In a large institutional test set, U-Net confirms similar performance to clinical PI-RADS assessment and benefits from more TD, with neither institutional nor PROSTATEx performance improved by adding multiscanner or bi-institutional TD.
深度学习在辅助放射科医生解读前列腺磁共振成像(MRI)方面的潜力已得到证实。
本研究旨在评估增加和多样化训练数据(TD)对深度学习检测和分割具有临床意义的前列腺癌可疑病变性能的影响。
在这项回顾性研究中,使用多台1.5-T和3.0-T MRI扫描仪为连续男性采集的双参数(T2加权和扩散加权)前列腺MRI,用于训练和测试前列腺分割及病变检测网络。金标准是靶向和扩展系统性MRI-经直肠超声融合活检的组合,将国际泌尿病理学会分级组大于或等于2的前列腺癌定义为具有临床意义的前列腺癌。U-Net在完整、简化和PROSTATEx增强训练集上进行内部验证,随后在机构测试集和PROSTATEx测试集上进行外部验证。在交叉验证中将U-Net分割校准到临床期望水平,随后使用敏感性、特异性、预测值和Dice系数比较测试性能。

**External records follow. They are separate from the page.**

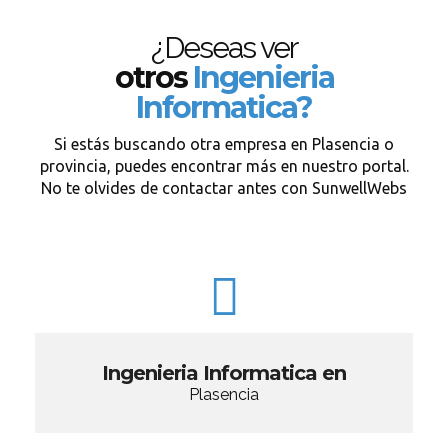
¿Deseas ver
otros
Ingenieria
Informatica?
Si estás buscando otra empresa en Plasencia o
provincia, puedes encontrar más en nuestro portal.
No te olvides de contactar antes con SunwellWebs
Ingenieria Informatica en
Plasencia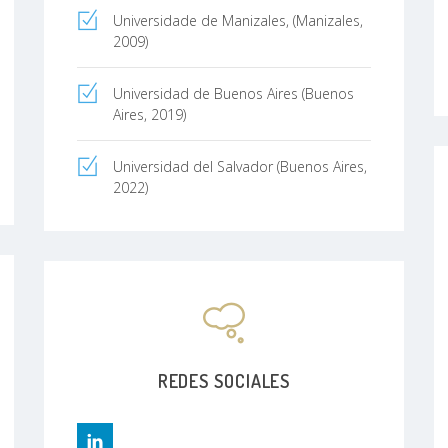
Universidade de Manizales, (Manizales,
2009)
Universidad de Buenos Aires (Buenos
Aires, 2019)
Universidad del Salvador (Buenos Aires,
2022)
REDES SOCIALES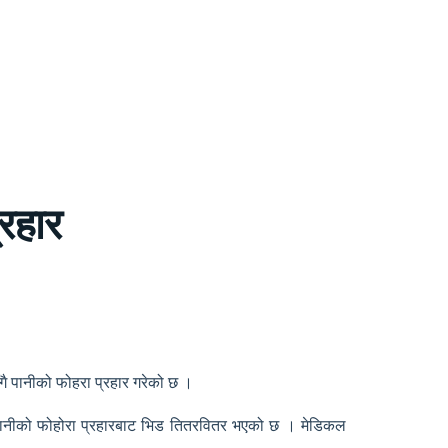
्रहार
ँगै पानीको फोहरा प्रहार गरेको छ ।
 र पानीको फोहोरा प्रहारबाट भिड तितरवितर भएको छ । मेडिकल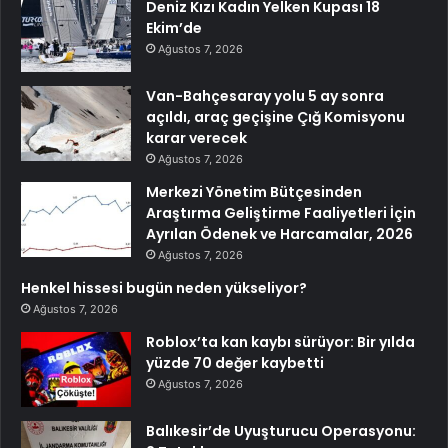
Deniz Kızı Kadın Yelken Kupası 18
Ekim’de
Ağustos 7, 2026
Van-Bahçesaray yolu 5 ay sonra
açıldı, araç geçişine Çığ Komisyonu
karar verecek
Ağustos 7, 2026
Merkezi Yönetim Bütçesinden
Araştırma Geliştirme Faaliyetleri İçin
Ayrılan Ödenek ve Harcamalar, 2026
Ağustos 7, 2026
Henkel hissesi bugün neden yükseliyor?
Ağustos 7, 2026
Roblox’ta kan kaybı sürüyor: Bir yılda
yüzde 70 değer kaybetti
Ağustos 7, 2026
Balıkesir’de Uyuşturucu Operasyonu: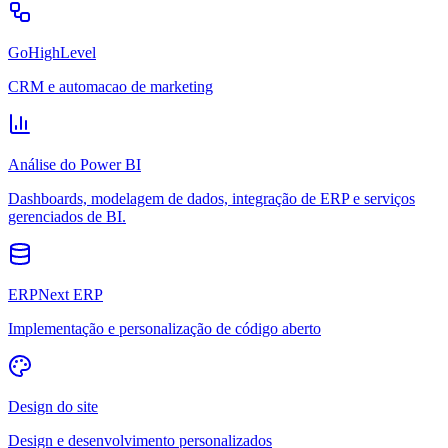
GoHighLevel
CRM e automacao de marketing
Análise do Power BI
Dashboards, modelagem de dados, integração de ERP e serviços
gerenciados de BI.
ERPNext ERP
Implementação e personalização de código aberto
Design do site
Design e desenvolvimento personalizados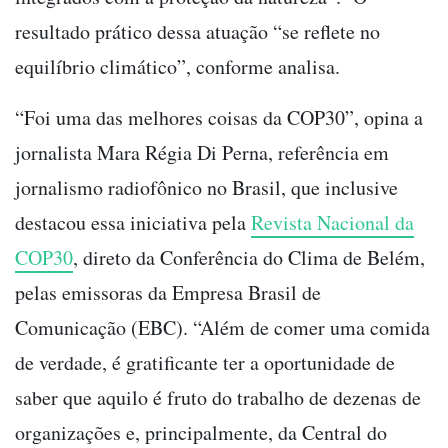
resultado prático dessa atuação “se reflete no
equilíbrio climático”, conforme analisa.
“Foi uma das melhores coisas da COP30”, opina a
jornalista Mara Régia Di Perna, referência em
jornalismo radiofônico no Brasil, que inclusive
destacou essa iniciativa pela
Revista Nacional da
COP30
, direto da Conferência do Clima de Belém,
pelas emissoras da Empresa Brasil de
Comunicação (EBC). “Além de comer uma comida
de verdade, é gratificante ter a oportunidade de
saber que aquilo é fruto do trabalho de dezenas de
organizações e, principalmente, da Central do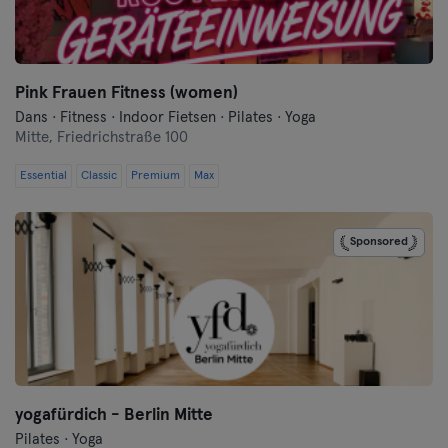
Flensburg
Frankfurt
Pink Frauen Fitness (women)
Dans · Fitness · Indoor Fietsen · Pilates · Yoga
Frankfurt aan de Oder
Mitte,
Friedrichstraße 100
Freiburg
Essential
Classic
Premium
Max
Fulda
Sponsored
Göppingen
Halle
Hamburg
Hanau
yogafürdich - Berlin Mitte
Pilates · Yoga
Hannover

1488例机构检查(中位年龄64岁;四分位间距58 - 70岁)在时间上分为训练集(2014 - 2017年, 806例检查,补充204例PROSTATEx检查)和测试集(2018 - 2020年, 682例检查)。在测试集中,基于患者的前列腺影像报告和数据系统(PI-RADS)临界值大于或等于3及大于或等于4时,敏感性分别为97%(241/249)和90%(223/249),特异性分别为19%(82/433)和56%(242/433)。完整U-Net的相应敏感性为97%(241/249)和88%(219/249),特异性为20%(86/433)和59%(254/433),与PI-RADS无统计学差异(所有比较P > 0.3)。使用171例连续检查的简化集训练的U-Net性能较差(P < 0.001)。PROSTATEx训练增强未改善性能。在PI-RADS 3/4类等效物中,前列腺的Dice系数为0.90,MRI病变分割的Dice系数为0.42/0.53。
在一个大型机构测试集中,U-Net证实了与临床PI-RADS评估相似的性能,且受益于更多的TD,添加多扫描仪或双机构TD并未改善机构或PROSTATEx的性能。